## Assignment
Copy the lines below word for word, skipping any image.

_ _ _ _

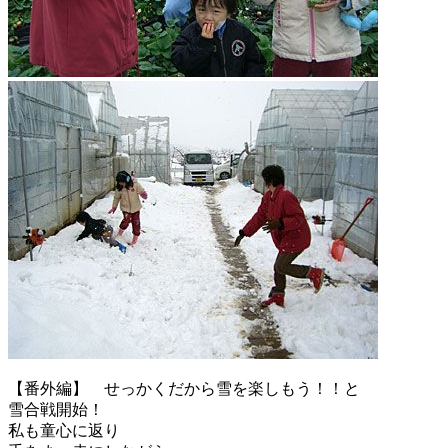
【番外編】 せっかくだから雪を楽しもう！！と
雪合戦開始！
私も童心に返り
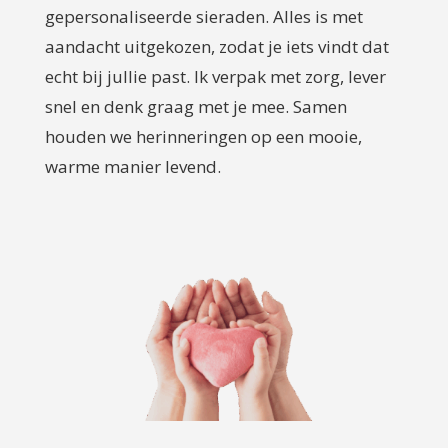
gepersonaliseerde sieraden. Alles is met
aandacht uitgekozen, zodat je iets vindt dat
echt bij jullie past. Ik verpak met zorg, lever
snel en denk graag met je mee. Samen
houden we herinneringen op een mooie,
warme manier levend.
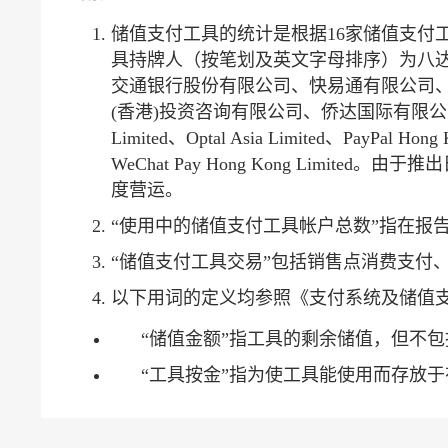
储值支付工具的统计是根据16家储值支付
具持牌人（按笔划及英文字母排序）为八
交通银行股份有限公司、快易通有限公司
(香港)投资咨询有限公司、侨达国际有限公司、Alipay F
Limited、Optal Asia Limited、PayPal Hong 
WeChat Pay Hong Kong Limi
度营运。
“使用中的储值支付工具帐户总数”指在报
“储值支付工具交易”包括销售点消费支付
以下用词的定义均参照《支付系统及储值
“储值金额”指工具的剩余储值，但不
“工具按金”指为使工具能使用而存放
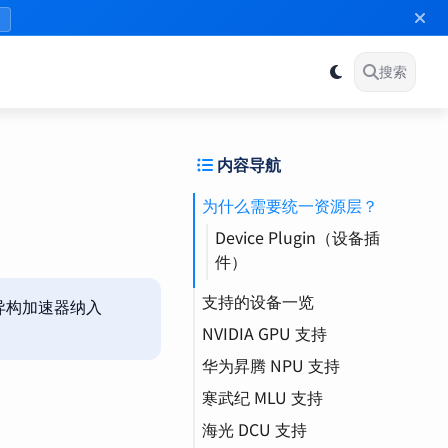
》
搜索
内容导航
为什么需要统一资源层？
Device Plugin（设备插
件）
支持的设备一览
种异构加速器纳入
NVIDIA GPU 支持
GPU（图形处理器）
华为昇腾 NPU 支持
配置
NPU（神经网络处理
器）
寒武纪 MLU 支持
使用示例
配置
MLU（机器学习处理
海光 DCU 支持
特殊能力
使用示例
配置
器）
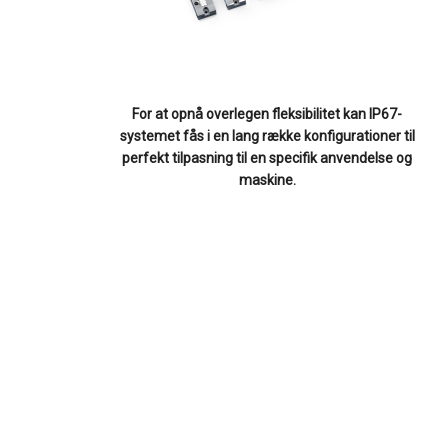
For at opnå overlegen fleksibilitet kan IP67-
systemet fås i en lang række konfigurationer til
perfekt tilpasning til en specifik anvendelse og
maskine.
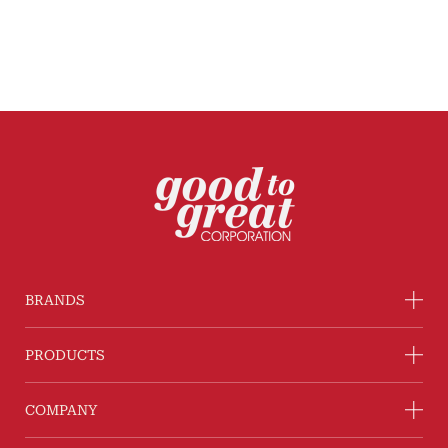
BRANDS
PRODUCTS
COMPANY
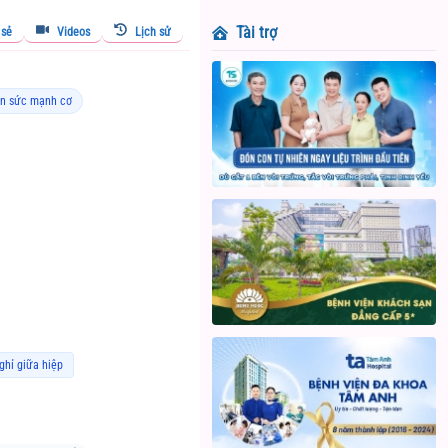
Tài trợ
 sẻ
Videos
Lịch sử
ện sức mạnh cơ
ghỉ giữa hiệp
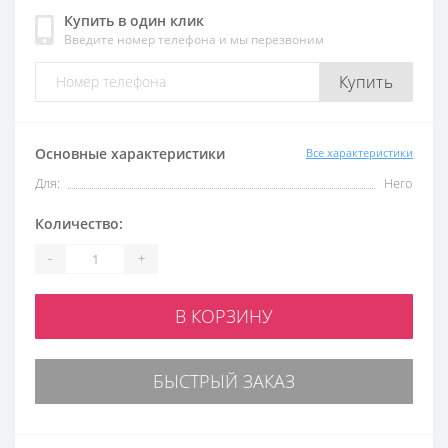
Купить в один клик
Введите номер телефона и мы перезвоним
Купить
Основные характеристики
Все характеристики
Для:
Него
Количество:
-
+
В КОРЗИНУ
БЫСТРЫЙ ЗАКАЗ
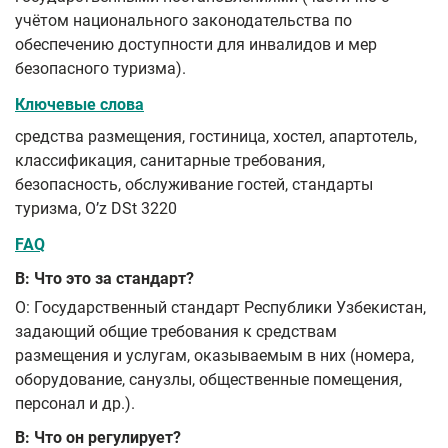
учётом национального законодательства по
обеспечению доступности для инвалидов и мер
безопасного туризма).
Ключевые слова
средства размещения, гостиница, хостел, апартотель,
классификация, санитарные требования,
безопасность, обслуживание гостей, стандарты
туризма, Oʼz DSt 3220
FAQ
В: Что это за стандарт?
О: Государственный стандарт Республики Узбекистан,
задающий общие требования к средствам
размещения и услугам, оказываемым в них (номера,
оборудование, санузлы, общественные помещения,
персонал и др.).
В: Что он регулирует?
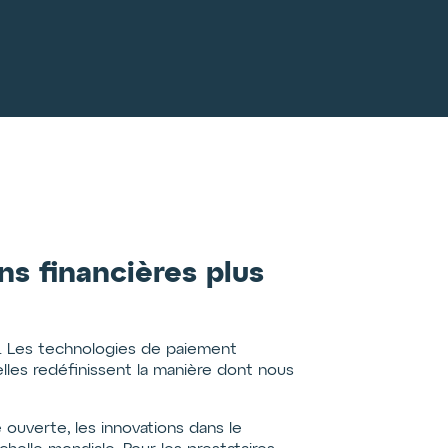
ns financières plus
e. Les technologies de paiement
les redéfinissent la manière dont nous
 ouverte, les innovations dans le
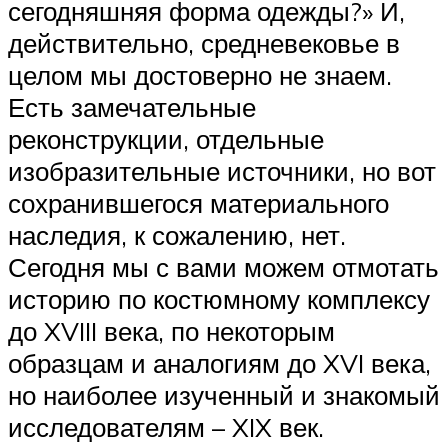
сегодняшняя форма одежды?» И,
действительно, средневековье в
целом мы достоверно не знаем.
Есть замечательные
реконструкции, отдельные
изобразительные источники, но вот
сохранившегося материального
наследия, к сожалению, нет.
Сегодня мы с вами можем отмотать
историю по костюмному комплексу
до XVIII века, по некоторым
образцам и аналогиям до XVI века,
но наиболее изученный и знакомый
исследователям – XIX век.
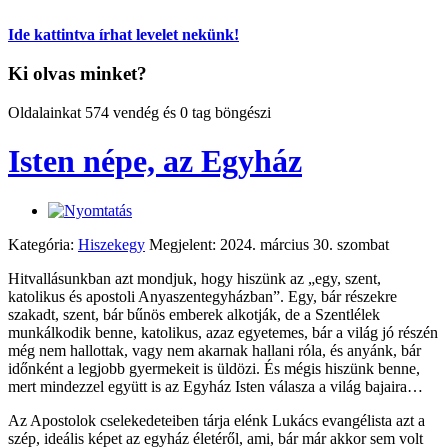
Ide kattintva írhat levelet nekünk!
Ki olvas minket?
Oldalainkat 574 vendég és 0 tag böngészi
Isten népe, az Egyház
Kategória:
Hiszekegy
Megjelent: 2024. március 30. szombat
Hitvallásunkban azt mondjuk, hogy hiszünk az „egy, szent,
katolikus és apostoli Anyaszentegyházban”. Egy, bár részekre
szakadt, szent, bár bűnös emberek alkotják, de a Szentlélek
munkálkodik benne, katolikus, azaz egyetemes, bár a világ jó részén
még nem hallottak, vagy nem akarnak hallani róla, és anyánk, bár
időnként a legjobb gyermekeit is üldözi. És mégis hiszünk benne,
mert mindezzel együtt is az Egyház Isten válasza a világ bajaira…
Az Apostolok cselekedeteiben tárja elénk Lukács evangélista azt a
szép, ideális képet az egyház életéről, ami, bár már akkor sem volt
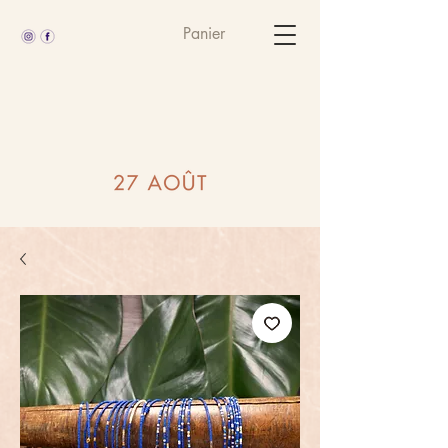
Panier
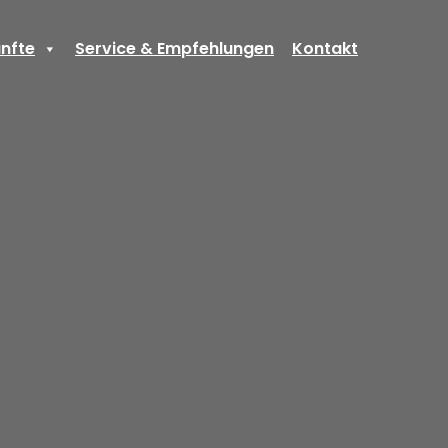
nfte
Service & Empfehlungen
Kontakt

_ _ _ _

## Answer to this task
【番外編】 せっかくだから雪を楽しもう！！と
雪合戦開始！
私も童心に返り
gepersonaliseerde sieraden. Alles is met
aandacht uitgekozen, zodat je iets vindt dat
echt bij jullie past. Ik verpak met zorg, lever
snel en denk graag met je mee. Samen
houden we herinneringen op een mooie,
warme manier levend.
储值支付工具的统计是根据16家储值支付
具持牌人（按笔划及英文字母排序）为八
交通银行股份有限公司、快易通有限公司
(香港)投资咨询有限公司、侨达国际有限公司、Alipay F
Limited、Optal Asia Limited、PayPal Hong 
WeChat Pay Hong Kong Limi
度营运。
“使用中的储值支付工具帐户总数”指在报
“储值支付工具交易”包括销售点消费支付
以下用词的定义均参照《支付系统及储值
“储值金额”指工具的剩余储值，但不
“工具按金”指为使工具能使用而存放
》
搜索
内容导航
为什么需要统一资源层？
Device Plugin（设备插
件）
支持的设备一览
种异构加速器纳入
NVIDIA GPU 支持
GPU（图形处理器）
华为昇腾 NPU 支持
配置
NPU（神经网络处理
器）
寒武纪 MLU 支持
使用示例
配置
MLU（机器学习处理
海光 DCU 支持
特殊能力
使用示例
配置
器）
For at opnå overlegen fleksibilitet kan IP67-
systemet fås i en lang række konfigurationer til
perfekt tilpasning til en specifik anvendelse og
maskine.
BRANDS
PRODUCTS
COMPANY
Tài trợ
 sẻ
Videos
Lịch sử
ện sức mạnh cơ
ghỉ giữa hiệp
Купить в один клик
Введите номер телефона и мы перезвоним
Купить
Основные характеристики
Все характеристики
Для:
Него
Количество:
-
+
В КОРЗИНУ
БЫСТРЫЙ ЗАКАЗ
учётом национального законодательства по
обеспечению доступности для инвалидов и мер
безопасного туризма).
Ключевые слова
средства размещения, гостиница, хостел, апартотель,
классификация, санитарные требования,
безопасность, обслуживание гостей, стандарты
туризма, Oʼz DSt 3220
FAQ
В: Что это за стандарт?
О: Государственный стандарт Республики Узбекистан,
задающий общие требования к средствам
размещения и услугам, оказываемым в них (номера,
оборудование, санузлы, общественные помещения,
персонал и др.).
В: Что он регулирует?
ns financières plus
e. Les technologies de paiement
les redéfinissent la manière dont nous
 ouverte, les innovations dans le
сегодняшняя форма одежды?» И,
действительно, средневековье в
целом мы достоверно не знаем.
Есть замечательные
реконструкции, отдельные
изобразительные источники, но вот
сохранившегося материального
наследия, к сожалению, нет.
Сегодня мы с вами можем отмотать
историю по костюмному комплексу
до XVIII века, по некоторым
образцам и аналогиям до XVI века,
но наиболее изученный и знакомый
исследователям – XIX век.
Ide kattintva írhat levelet nekünk!
Ki olvas minket?
Oldalainkat 574 vendég és 0 tag böngészi
Isten népe, az Egyház
Kategória:
Hiszekegy
Megjelent: 2024. március 30. szombat
Hitvallásunkban azt mondjuk, hogy hiszünk az „egy, szent,
katolikus és apostoli Anyaszentegyházban”. Egy, bár részekre
szakadt, szent, bár bűnös emberek alkotják, de a Szentlélek
munkálkodik benne, katolikus, azaz egyetemes, bár a világ jó részén
még nem hallottak, vagy nem akarnak hallani róla, és anyánk, bár
időnként a legjobb gyermekeit is üldözi. És mégis hiszünk benne,
mert mindezzel együtt is az Egyház Isten válasza a világ bajaira…
Az Apostolok cselekedeteiben tárja elénk Lukács evangélista azt a
szép, ideális képet az egyház életéről, ami, bár már akkor sem volt
Panier
nfte
Service & Empfehlungen
Kontakt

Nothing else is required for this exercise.